=== EXERCISE DESCRIPTION ===
In these records, how many lines contain "Home"? Please reply with the number only.
BEGIN DATASET EXCERPTS
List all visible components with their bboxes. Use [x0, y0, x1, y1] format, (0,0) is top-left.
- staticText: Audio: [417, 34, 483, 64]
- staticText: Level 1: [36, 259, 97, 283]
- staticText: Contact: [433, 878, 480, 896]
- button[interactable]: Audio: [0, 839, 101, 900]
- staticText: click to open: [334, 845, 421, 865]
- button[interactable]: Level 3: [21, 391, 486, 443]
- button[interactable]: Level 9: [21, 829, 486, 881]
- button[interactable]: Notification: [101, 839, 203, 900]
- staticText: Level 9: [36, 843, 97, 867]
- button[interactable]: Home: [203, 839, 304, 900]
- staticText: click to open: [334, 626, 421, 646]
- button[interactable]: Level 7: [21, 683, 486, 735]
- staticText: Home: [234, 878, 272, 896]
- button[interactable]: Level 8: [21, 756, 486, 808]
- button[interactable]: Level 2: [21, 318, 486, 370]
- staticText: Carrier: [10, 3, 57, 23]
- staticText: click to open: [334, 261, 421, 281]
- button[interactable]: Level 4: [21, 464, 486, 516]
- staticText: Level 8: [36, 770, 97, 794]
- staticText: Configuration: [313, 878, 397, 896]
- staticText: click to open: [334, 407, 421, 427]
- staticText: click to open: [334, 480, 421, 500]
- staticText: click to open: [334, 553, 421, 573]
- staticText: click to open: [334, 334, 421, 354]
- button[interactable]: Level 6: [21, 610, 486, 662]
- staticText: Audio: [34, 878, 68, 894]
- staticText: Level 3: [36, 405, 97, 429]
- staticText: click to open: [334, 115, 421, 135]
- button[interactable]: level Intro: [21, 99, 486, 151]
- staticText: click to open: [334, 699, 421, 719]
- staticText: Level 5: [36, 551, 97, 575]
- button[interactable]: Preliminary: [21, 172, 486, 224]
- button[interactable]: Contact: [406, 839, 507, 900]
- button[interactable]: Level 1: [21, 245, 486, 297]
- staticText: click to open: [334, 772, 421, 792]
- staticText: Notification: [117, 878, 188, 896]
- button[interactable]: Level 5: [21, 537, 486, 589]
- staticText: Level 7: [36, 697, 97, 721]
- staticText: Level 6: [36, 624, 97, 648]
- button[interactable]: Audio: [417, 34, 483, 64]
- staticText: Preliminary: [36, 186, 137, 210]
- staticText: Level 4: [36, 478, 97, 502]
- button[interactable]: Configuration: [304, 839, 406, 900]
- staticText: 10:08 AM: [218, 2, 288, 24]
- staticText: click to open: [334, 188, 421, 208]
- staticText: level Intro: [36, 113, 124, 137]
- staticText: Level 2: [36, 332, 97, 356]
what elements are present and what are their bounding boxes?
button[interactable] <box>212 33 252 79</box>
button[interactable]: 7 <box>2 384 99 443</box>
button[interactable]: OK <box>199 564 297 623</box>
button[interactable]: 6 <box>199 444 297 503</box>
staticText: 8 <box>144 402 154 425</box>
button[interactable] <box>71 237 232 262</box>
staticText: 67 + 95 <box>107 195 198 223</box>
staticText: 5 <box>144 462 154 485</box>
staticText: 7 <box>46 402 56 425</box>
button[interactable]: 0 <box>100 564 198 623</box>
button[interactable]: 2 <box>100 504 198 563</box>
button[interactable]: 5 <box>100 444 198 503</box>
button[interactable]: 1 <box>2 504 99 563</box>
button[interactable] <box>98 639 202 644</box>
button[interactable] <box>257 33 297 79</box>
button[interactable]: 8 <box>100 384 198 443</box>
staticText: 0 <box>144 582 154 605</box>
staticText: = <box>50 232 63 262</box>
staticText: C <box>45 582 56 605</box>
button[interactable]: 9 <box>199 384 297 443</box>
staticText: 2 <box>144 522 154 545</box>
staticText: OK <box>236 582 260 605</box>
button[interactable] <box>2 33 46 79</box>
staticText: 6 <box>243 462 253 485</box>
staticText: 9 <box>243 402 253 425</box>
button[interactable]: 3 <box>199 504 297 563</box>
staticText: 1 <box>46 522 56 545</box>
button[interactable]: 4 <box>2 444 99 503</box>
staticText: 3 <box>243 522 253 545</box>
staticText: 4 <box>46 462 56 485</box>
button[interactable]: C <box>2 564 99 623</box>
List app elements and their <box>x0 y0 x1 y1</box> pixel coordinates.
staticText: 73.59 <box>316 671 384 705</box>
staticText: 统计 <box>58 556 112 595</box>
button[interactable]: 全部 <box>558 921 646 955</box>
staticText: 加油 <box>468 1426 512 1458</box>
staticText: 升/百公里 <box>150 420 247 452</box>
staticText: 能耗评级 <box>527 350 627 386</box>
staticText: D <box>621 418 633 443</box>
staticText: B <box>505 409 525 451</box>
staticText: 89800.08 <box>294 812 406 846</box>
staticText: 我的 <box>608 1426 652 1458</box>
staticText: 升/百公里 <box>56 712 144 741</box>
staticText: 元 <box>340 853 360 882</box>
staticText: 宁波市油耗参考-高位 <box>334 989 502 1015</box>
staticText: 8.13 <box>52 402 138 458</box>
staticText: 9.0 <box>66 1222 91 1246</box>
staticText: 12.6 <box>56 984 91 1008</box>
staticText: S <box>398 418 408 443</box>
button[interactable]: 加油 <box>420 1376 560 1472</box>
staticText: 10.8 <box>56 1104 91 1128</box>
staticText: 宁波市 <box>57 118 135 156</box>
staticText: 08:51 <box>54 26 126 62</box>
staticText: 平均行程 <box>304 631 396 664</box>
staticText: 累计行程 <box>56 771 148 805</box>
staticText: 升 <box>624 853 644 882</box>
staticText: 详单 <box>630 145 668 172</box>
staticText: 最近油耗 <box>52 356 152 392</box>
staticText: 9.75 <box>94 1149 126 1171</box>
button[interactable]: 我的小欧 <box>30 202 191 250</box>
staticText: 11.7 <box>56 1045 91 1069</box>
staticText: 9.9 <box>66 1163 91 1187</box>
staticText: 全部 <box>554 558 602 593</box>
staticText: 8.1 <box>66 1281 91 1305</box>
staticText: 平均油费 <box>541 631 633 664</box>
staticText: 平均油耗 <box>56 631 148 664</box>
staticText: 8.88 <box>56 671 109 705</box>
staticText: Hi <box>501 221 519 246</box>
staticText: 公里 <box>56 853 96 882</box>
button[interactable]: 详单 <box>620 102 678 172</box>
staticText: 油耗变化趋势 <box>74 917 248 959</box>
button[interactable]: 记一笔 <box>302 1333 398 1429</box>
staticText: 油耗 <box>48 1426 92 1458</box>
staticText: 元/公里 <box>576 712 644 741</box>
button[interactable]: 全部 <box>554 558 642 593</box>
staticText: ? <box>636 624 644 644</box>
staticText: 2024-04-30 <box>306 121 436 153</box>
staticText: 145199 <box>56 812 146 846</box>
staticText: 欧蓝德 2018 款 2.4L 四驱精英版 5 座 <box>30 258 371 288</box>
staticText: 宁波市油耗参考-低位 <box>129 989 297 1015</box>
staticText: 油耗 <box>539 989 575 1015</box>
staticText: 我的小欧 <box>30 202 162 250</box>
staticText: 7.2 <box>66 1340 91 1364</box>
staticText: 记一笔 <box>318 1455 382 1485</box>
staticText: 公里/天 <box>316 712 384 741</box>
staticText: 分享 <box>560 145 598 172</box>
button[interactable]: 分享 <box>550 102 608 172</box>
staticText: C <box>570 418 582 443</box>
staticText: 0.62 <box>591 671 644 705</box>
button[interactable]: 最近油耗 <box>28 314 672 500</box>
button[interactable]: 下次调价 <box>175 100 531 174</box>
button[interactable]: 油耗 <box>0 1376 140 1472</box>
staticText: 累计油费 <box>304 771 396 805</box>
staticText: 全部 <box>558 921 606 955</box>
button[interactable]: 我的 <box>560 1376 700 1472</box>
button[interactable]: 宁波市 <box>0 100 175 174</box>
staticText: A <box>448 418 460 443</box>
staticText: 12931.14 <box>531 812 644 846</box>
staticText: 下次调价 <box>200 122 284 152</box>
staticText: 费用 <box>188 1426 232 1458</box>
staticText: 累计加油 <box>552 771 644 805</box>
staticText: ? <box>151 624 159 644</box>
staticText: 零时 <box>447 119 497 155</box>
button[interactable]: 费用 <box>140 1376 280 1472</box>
END DATASET EXCERPTS
=== THE COMPLETED TASK ===
2